The case of strongly expressed anger may serve as proof of the phenomenological concept. However, if limited to strong and visible affect, phenomenology must concede a lot of room to experimentalism. Affects and other mental states or behaviors are often unclear, uncertain, ambiguous, or self-contradictory. DSP loses its immaculate beauty as soon as any of these nuisances is introduced. The folk, many of whom might be card-carrying phenomenologists, soon realize that the minds of others and even their own minds can only be represented, or guessed at, with some sort of theory of mind or mental simulation (Malle & Hodges, 2005).
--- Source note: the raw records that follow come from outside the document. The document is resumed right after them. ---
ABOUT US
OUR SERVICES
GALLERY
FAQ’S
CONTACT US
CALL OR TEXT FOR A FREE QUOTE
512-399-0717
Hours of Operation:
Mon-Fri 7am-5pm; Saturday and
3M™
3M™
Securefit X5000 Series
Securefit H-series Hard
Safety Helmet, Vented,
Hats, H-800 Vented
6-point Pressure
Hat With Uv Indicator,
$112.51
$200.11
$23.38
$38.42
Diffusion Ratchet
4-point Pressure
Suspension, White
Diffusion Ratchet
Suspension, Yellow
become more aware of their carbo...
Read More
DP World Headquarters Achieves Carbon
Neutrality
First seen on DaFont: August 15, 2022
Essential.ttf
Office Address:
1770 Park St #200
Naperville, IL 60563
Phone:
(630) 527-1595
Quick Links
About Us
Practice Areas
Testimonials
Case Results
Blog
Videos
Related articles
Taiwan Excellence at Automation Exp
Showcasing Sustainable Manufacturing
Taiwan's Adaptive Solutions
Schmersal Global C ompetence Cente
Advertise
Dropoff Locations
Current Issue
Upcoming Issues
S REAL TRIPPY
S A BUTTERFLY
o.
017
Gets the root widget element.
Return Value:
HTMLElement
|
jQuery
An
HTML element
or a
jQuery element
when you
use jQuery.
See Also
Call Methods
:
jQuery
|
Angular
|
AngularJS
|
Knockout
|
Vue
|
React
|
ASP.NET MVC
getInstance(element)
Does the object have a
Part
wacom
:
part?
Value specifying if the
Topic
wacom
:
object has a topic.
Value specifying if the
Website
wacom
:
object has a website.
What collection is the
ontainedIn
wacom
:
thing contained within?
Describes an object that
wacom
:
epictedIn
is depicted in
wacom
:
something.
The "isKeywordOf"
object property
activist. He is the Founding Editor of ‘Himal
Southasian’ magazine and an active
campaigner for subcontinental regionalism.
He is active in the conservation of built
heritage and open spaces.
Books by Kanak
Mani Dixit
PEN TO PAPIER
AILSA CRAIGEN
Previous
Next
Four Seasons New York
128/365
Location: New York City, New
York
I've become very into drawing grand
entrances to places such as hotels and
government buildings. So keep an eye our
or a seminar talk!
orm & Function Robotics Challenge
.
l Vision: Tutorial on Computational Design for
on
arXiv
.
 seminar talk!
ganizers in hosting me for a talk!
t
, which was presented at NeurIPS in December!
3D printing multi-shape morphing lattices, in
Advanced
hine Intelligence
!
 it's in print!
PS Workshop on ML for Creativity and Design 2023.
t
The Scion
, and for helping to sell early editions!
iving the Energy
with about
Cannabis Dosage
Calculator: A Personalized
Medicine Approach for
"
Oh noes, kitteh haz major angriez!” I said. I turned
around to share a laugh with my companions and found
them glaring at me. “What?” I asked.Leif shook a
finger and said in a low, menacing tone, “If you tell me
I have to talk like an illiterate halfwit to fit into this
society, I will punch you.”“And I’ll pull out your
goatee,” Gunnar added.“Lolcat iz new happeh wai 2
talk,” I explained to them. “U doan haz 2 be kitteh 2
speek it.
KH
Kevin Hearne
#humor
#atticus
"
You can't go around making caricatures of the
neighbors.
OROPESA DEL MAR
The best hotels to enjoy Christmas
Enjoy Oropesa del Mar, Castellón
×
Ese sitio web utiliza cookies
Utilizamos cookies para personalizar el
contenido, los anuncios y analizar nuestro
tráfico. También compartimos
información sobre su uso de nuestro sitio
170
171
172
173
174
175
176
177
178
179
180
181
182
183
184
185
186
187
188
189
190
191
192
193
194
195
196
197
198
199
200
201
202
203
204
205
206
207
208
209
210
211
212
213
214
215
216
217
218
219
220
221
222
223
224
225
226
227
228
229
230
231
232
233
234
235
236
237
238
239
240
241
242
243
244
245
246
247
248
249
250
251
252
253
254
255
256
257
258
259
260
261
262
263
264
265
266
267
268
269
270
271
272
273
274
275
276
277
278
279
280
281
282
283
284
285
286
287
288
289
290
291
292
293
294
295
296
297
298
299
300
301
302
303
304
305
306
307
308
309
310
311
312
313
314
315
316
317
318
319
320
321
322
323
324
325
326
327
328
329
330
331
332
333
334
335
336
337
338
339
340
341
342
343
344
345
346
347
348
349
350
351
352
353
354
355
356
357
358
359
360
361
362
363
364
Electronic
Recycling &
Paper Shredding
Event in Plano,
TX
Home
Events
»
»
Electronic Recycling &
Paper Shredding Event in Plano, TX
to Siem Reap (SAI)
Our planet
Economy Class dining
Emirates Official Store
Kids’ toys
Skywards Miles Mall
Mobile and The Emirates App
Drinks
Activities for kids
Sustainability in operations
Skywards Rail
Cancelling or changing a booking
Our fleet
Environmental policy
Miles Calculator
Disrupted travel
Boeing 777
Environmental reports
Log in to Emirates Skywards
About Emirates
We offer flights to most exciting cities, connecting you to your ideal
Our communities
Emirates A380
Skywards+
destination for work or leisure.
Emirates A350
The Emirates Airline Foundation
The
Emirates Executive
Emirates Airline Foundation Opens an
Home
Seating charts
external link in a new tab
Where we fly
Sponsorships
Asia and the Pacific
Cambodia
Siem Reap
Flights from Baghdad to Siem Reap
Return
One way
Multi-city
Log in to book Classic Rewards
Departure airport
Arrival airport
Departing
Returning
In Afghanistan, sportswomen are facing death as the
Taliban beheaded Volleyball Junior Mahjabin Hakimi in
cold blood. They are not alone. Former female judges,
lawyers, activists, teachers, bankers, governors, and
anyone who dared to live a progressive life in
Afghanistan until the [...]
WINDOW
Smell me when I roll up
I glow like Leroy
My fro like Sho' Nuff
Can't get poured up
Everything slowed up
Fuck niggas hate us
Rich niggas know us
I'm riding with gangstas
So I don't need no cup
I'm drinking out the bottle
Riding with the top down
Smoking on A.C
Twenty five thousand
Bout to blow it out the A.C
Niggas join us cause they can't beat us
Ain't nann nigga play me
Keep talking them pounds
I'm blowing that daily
These efforts to understand, explain and predict others are necessarily inferential.
The role of experimental psychology might be, and perhaps should be, to provide the evidence and the tools for us to make better inferences. This may sound like a victory for Helmholtz, as he claimed that inferences are obligatory, even in nonsocial perception. But the phenomenologists, too, can stand tall. Their role is to be the advocates for the person as a unit of analysis. Reductionism has much to recommend itself in experimental science, but when we have understood every tree, we have not understood the forest; when we have understood every neuron, we have not understood the brain; and when we have understood every mental process, we have not understood a person's mind.
Dawes, R. M.. Faust, D., & Meehl. P. E. (1989). Clinical versus actuarial judgment. Science, 243, 1668–1674.
Krueger, Joel (2018). Direct social perception. In A. Newen, D. De Bruin, & S. Gallagher (eds.). The Oxford handbook of cognition (pp. 301-320). Oxford, England. Oxford University Press.
Malle, B. F., & Hodges, S. D. (2005). Other minds: How humans bridge the divide between self and other. New York: Guilford.